Interestingly, even among some Canadians who support a basic income, the notion that it will make people lazy is prevalent. In a 2016 survey from Angus Reid, between 57 and 67 per cent said they support a basic income guarantee, depending on how generous it is. But at the same time, 63 per cent said that such a scheme would discourage people from working.

That's despite the available academic evidence, which shows that past basic income trials had very little impact on workforce participation; where people left the workforce, it was most commonly to take care of family or pursue an education.

Golem said she aims to show the public — and the premier — that basic income recipients are human beings, doing their best to contribute to society.
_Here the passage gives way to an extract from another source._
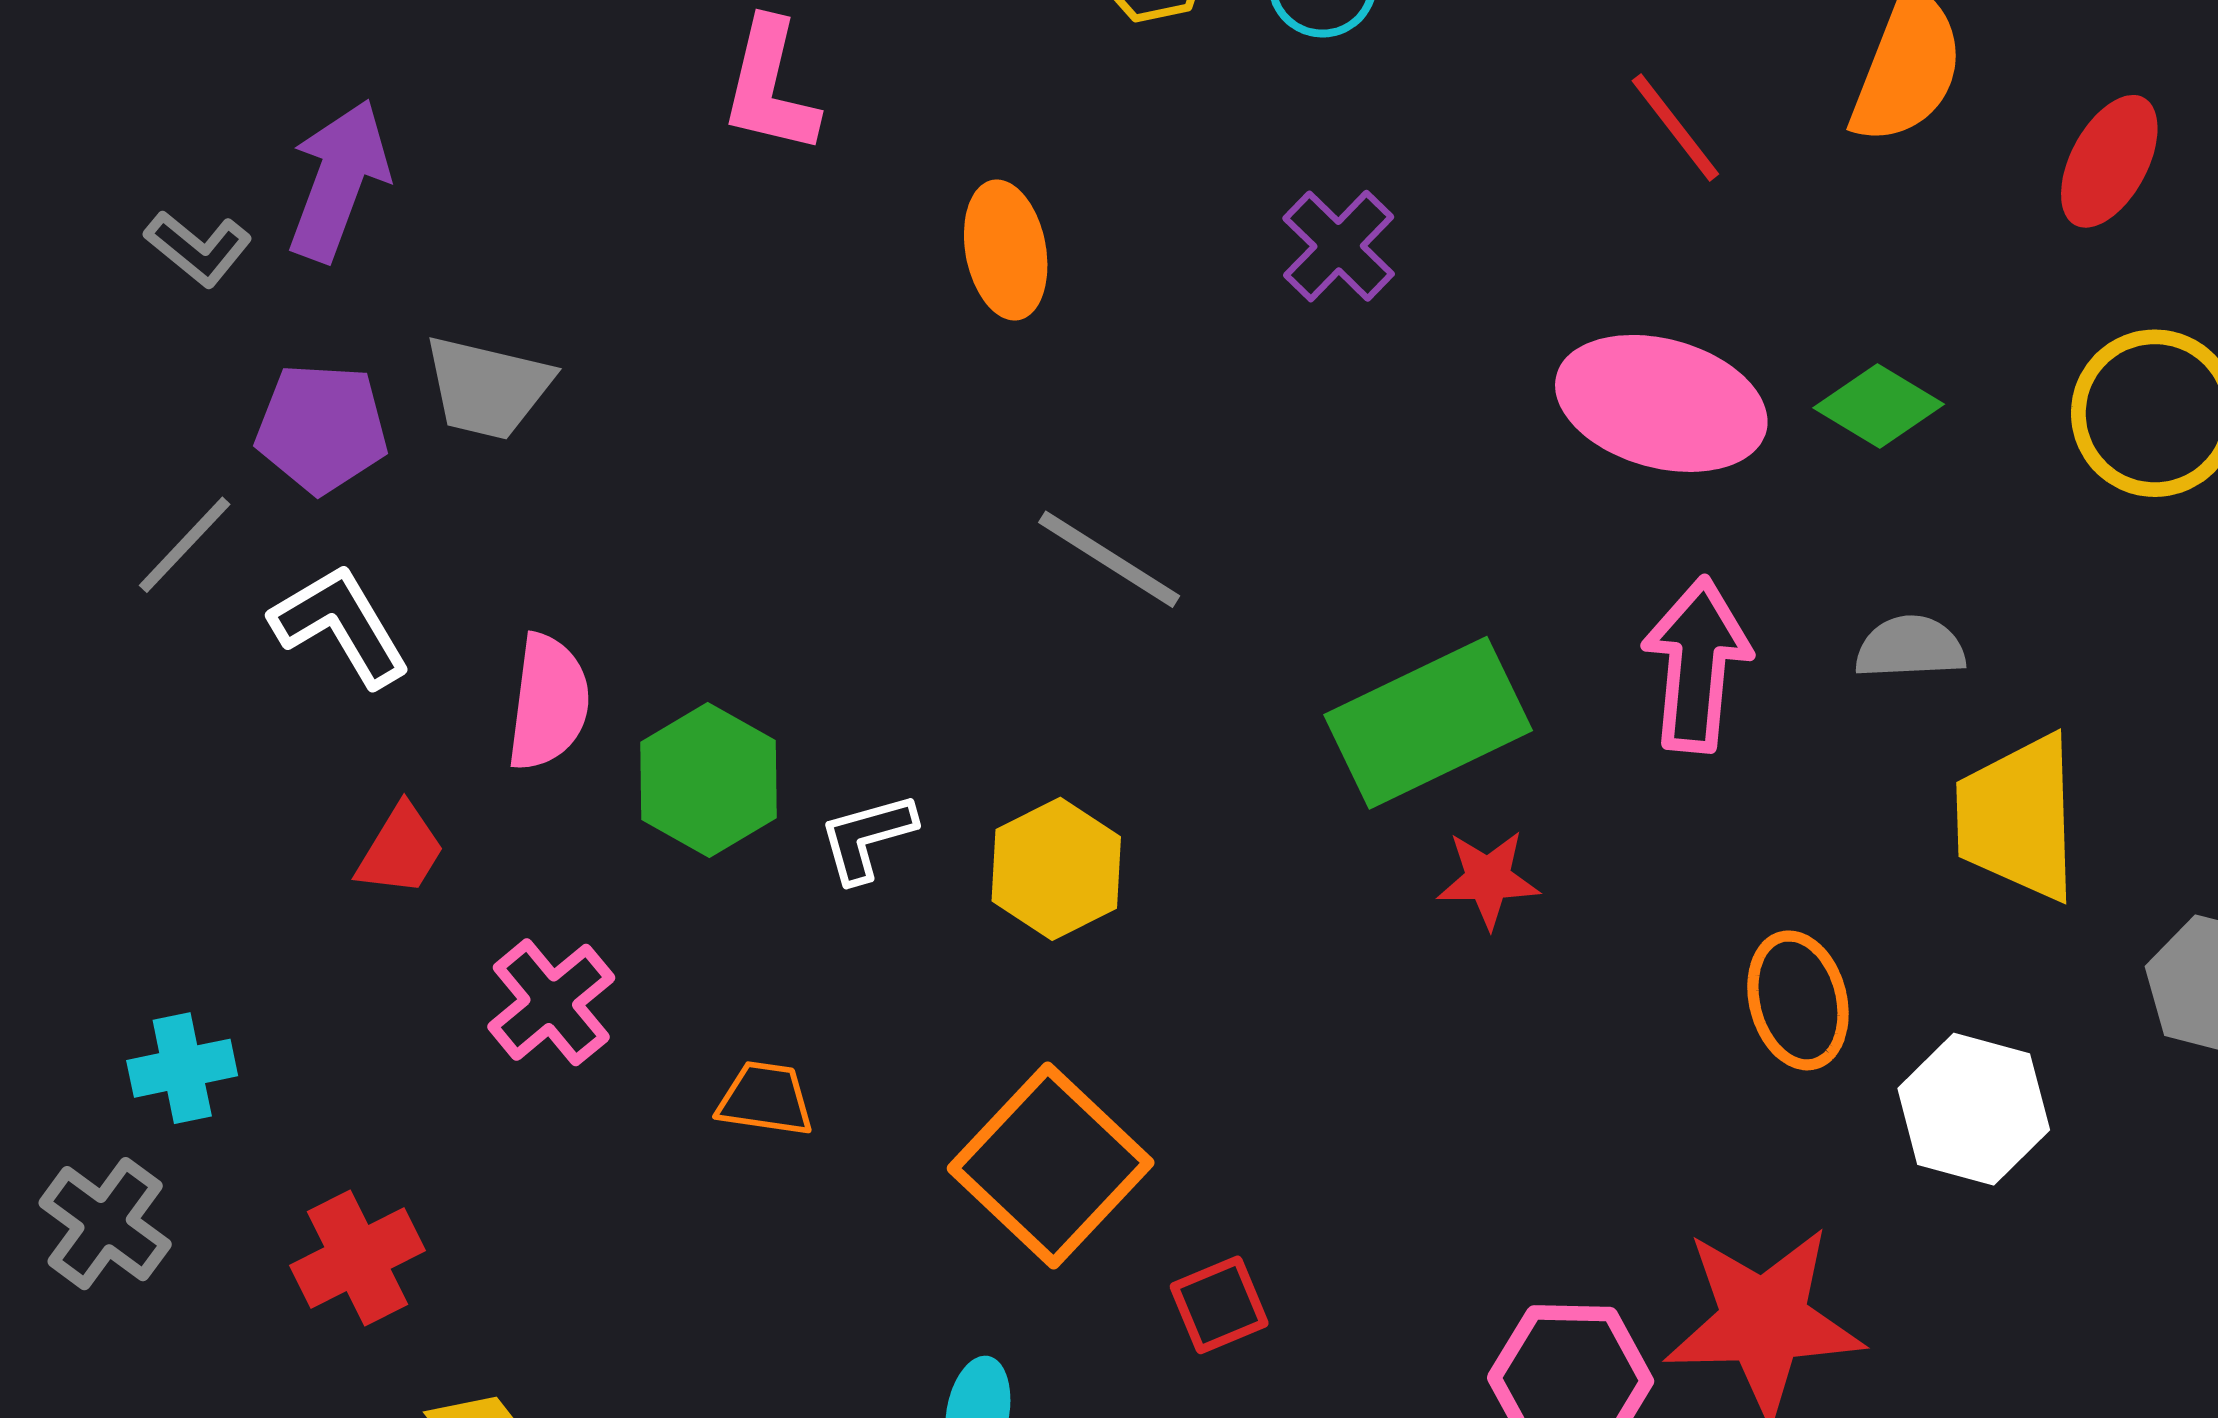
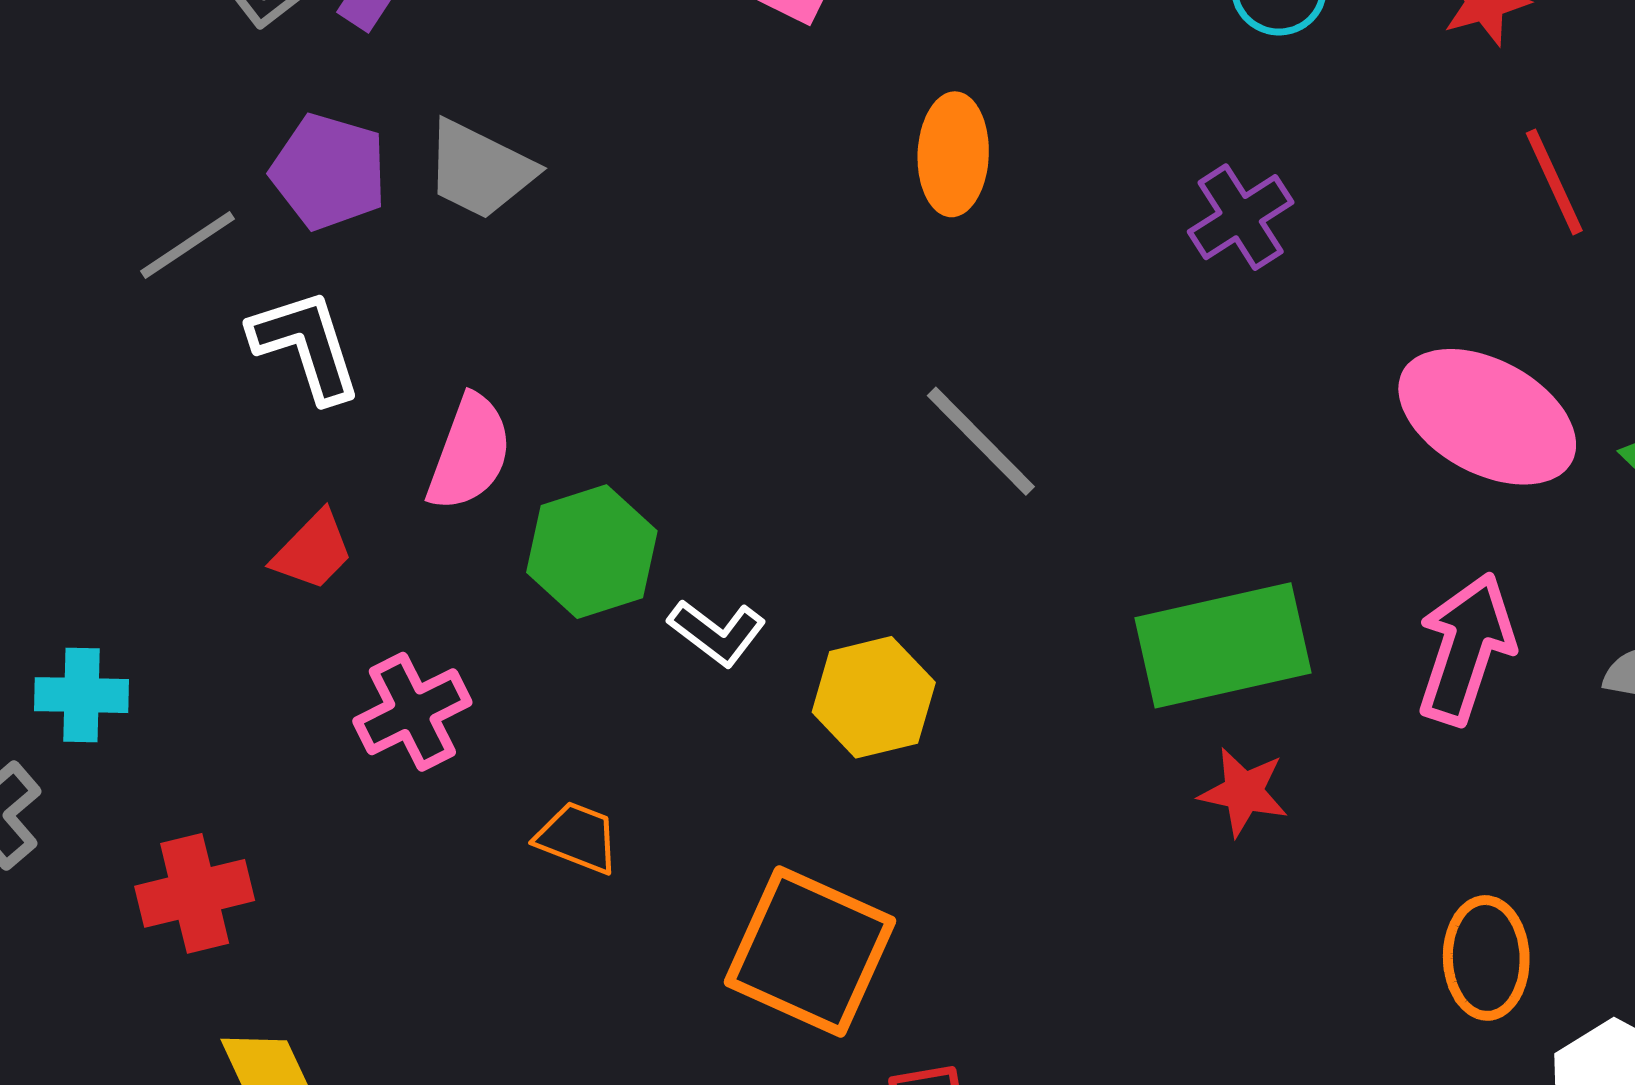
white L-shape: (867, 837) -> (717, 633), turned -140
orange square: (1051, 1165) -> (810, 951), turned -32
"I wanted to do this to dispel a myth I've experienced, where people will say that because we're receiving basic income we're being lazy, we're using the opportunity to not work, or we're leeching off the system, or we're parasites," she said.
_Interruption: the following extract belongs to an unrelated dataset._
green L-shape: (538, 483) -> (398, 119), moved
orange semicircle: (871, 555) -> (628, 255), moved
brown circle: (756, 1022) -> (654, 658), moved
Some people seem to value others for the type of work that they do, Golem said, and certain fields are seen as less worthy of respect than others. As a photographer and pianist, she said she doesn't get the respect that doctors, teachers and businesspeople do.

People think, "They're silly jobs and not worth anything," Golem said. "People need photography. People pay me thousands of dollars when I have good projects, to shoot photos for them ... These things do have value."

It's insulting when people assume that because her work is artistic, she should do it for free, Golem said.

"The work that I'm doing is really good. It's really meaningful."

This story is part of HuffPost Canada's No Strings Attached project, which follows Thunder Bay's Sherry Mendowegan, Lindsay's Segura family and Hamilton's Jessie Golem on their journeys with the Ontario basic income pilot project and its aftermath. Through them, we will examine the debate over the potential for basic income in a future where precarious work is increasingly common.

Humans of Basic Income

Humans of Basic Income by Jessie Golem

Close
This article exists as part of the online archive for HuffPost Canada. Certain site features have been disabled. If you have questions or concerns, please check our FAQ or contact support@huffpost.com.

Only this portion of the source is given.